Re: reproducible corruption in journal

From: Seamus Connor <hidden>
Date: 2021-02-24 19:01:57

*) It appears that your test is generating a large number of very
small transactions, and you are then "crashing" the file system by
disconnecting the file system from further updates, and running e2fsck
to replay the journal, throwing away the block writes after the
"disconnection", and then remounting the file system.  I'm going to
further guess that size of the small transactions are very similar,
and the amount of time between when the file system is mounted, and
when the file system is forcibly disconnected, is highly predictable
(e.g., always N seconds, plus or minus a small delta).

Yes, this matches the workload.
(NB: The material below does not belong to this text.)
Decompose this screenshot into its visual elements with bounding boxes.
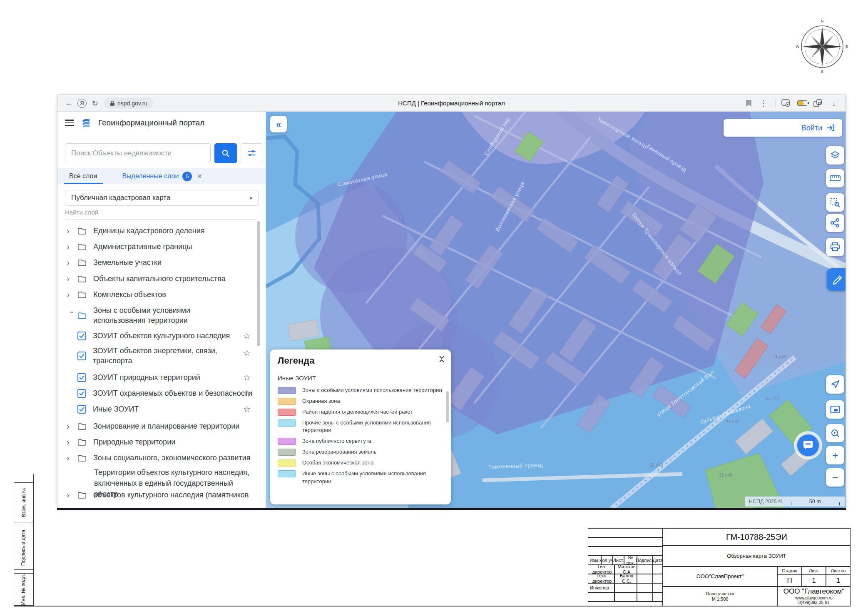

I assume the transactions are very small 
because we are doing a large number of metadata operations, and 
because we are mounted sync?

Is that last point correct?  If so, that's a perfect storm where it's
possible for the journal replay to get confused, and mistake previous
blocks in the journal as ones part of the last valid file system
mount.  It's something which probably never happens in practice in
production, since users are generally not running a super-fixed
workload, and then causing the system to repeatedly crash after a
fixed interval, such that the mistake described above could happen.
That being said, it's arguably still a bug.

Does this hypothesis consistent with what you are seeing?

Yes, this is consistent with what I am seeing. The only thing to add is that
the workload isn't particularly fixed. The data being written is generated
by a production workload (we are recording statistics about hardware).
The interval at which we are shutting down the block device is regular
but not precise (+/- 30 seconds).

If so, I can see two possible solutions to avoid this:

1) When we initialize the journal, after replaying the journal and
writing a new journal superblock, we issue a discard for the rest of
the journal.  This won't help for block devices that don't support
discard, but it should slightly reduce work for the FTL, and perhaps
slightly improve the write endurance for flash.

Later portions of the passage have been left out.